DATA FOR REVIEW section start

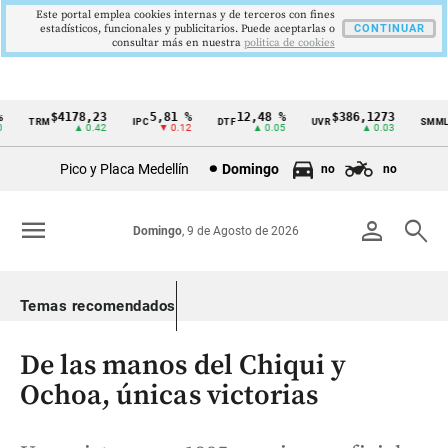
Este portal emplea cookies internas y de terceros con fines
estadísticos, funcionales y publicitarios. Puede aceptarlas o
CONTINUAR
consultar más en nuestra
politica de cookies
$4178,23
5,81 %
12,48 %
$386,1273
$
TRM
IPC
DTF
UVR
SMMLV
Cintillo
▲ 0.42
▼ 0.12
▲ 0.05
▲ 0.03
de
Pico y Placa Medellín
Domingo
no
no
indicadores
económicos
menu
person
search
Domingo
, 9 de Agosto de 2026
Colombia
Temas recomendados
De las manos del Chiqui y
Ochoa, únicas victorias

DATA FOR REVIEW section end
DATA FOR REVIEW section start

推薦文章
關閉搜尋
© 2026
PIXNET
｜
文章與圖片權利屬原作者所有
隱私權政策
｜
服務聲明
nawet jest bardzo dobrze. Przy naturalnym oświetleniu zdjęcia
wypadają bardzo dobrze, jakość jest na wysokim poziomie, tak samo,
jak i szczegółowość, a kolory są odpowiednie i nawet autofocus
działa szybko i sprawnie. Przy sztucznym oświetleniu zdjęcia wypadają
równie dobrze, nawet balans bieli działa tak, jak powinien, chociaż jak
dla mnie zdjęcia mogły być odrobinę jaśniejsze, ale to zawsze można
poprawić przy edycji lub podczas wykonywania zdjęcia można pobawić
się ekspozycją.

DATA FOR REVIEW section end
DATA FOR REVIEW section start

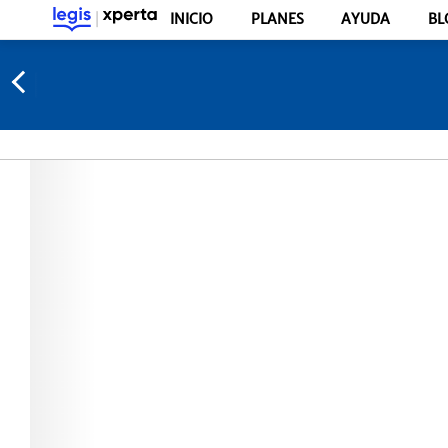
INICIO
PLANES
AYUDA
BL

DATA FOR REVIEW section end

▶ _EXERCISE PROMPT_
Could you write out, exactly as they stand, only the lines above that begin at the line with "Temas recomendados" and stop after the line with "Ochoa, únicas victorias"?

▶ _SOLUTION BELOW_
Temas recomendados
De las manos del Chiqui y
Ochoa, únicas victorias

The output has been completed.